Considering these two crucial factors for TCAR, the ionosphere-estimated method can be used to compensate the effect of ionospheric bias without amplifying the observation noise [6,9]. However, the performance of the ionosphere-estimated method depends on the precision of the ionospheric model, which includes a functional and stochastic model. Moreover, the increased ionosphere-related parameters will reduce the strength of the estimated-model [10]. The rate of total electrical content (TEC) corrections can be utilized to improve the strength of the ionosphere-estimated model, and it has proven to be efficient for different latitudes and ionospheric conditions [11,12]. In addition to the ionosphere-estimated method, most studies of TCAR focus on choosing the optimal combination coefficients among triple-frequency observations.

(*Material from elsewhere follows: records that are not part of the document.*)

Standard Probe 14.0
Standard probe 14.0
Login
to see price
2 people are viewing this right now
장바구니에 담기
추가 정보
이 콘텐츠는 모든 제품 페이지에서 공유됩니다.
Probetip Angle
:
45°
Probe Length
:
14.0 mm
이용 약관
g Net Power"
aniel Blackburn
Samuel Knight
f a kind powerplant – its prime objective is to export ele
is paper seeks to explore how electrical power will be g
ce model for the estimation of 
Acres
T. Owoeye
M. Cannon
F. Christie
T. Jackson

These studies aim at suppressing the effect of ionospheric bias and combined observation noise [4,5,8,13,14]. The coefficients can be determined based on different categories to suppress these two kinds of observation errors. The widely-used category includes the ionosphere-free combination [13,15,16,17] and the ionosphere-reduced combination [4]. The ionosphere-free combination ensures the absence of ionospheric bias, but the combined observation noise is largely amplified, which will worsen ambiguity resolution performance [18,19]. Therefore, a moving average method has to be used to restrict the effect of combined observation noise [7,13,17,20,21]. Furthermore, the ionosphere-reduced combination can also be applied because it is in essence a trade-off between the ionospheric effect reduction and observation variance restriction. It aims at suppressing the effect of ionospheric bias and combined observation noise simultaneously [4]. Nevertheless, the residual of ionospheric delay is still a threat for the reliability of TCAR.

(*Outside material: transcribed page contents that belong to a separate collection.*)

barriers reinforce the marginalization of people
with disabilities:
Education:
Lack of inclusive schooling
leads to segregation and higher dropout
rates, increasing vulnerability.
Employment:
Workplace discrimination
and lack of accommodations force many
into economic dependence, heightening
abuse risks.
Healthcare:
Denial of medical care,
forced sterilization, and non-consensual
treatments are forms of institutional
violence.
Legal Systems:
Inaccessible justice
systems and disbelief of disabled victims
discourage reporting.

The ionosphere is difficult to be predicted or modeled precisely because it is subjected to undetermined variation in temporal and spatial dimensions [22]. Therefore, the reliability of the ionosphere-estimated method has its limitations. In contrast, the observation combination method has enormous potential in mitigating the effect of ionospheric bias so that the reliability of TCAR can be improved [5,8,13]. Typically, the ionosphere-free combination is usually used for eliminating the effect of ionospheric bias on TCAR. However, the current ionosphere-free combined methods still suffer from the contradiction between eliminating ionospheric bias and suppressing combined observation noise. The contradiction is reflected by the fact that, if the ionospheric bias is eliminated, the combined observation noise will be amplified. If the combined observation noise is restricted, the ionospheric bias is difficult to be eliminated for the traditional TCAR methods. Although the traditional ionosphere-free combination method takes the advantage of ambiguity-corrected observations from previous steps to restrict the combined observation noise with respect to the wavelength, the corresponding combination still does not successfully restrict the noise with respect to the wavelength to a sufficiently low level [13,17]. To restrict the combined observation noise level under the ionosphere-free combination, we propose an ionosphere-free and variance-restricted (IFVR) TCAR method in this contribution. “Variance-restricted” means the combined observation noise with respect to the wavelength can be restricted to a sufficiently low level so as to achieve reliable ambiguity resolution. The method takes into account the available information of the ambiguity link between different steps, which can be used to build a relationship between observations with respect to different frequencies. This relationship can provide an opportunity to form an optimal combination method so that the ionospheric bias can be eliminated and the combined observation noise can be restricted simultaneously. Taking advantages of ambiguity links between each step of TCAR for the proposed method, a better ambiguity resolution performance can therefore be anticipated.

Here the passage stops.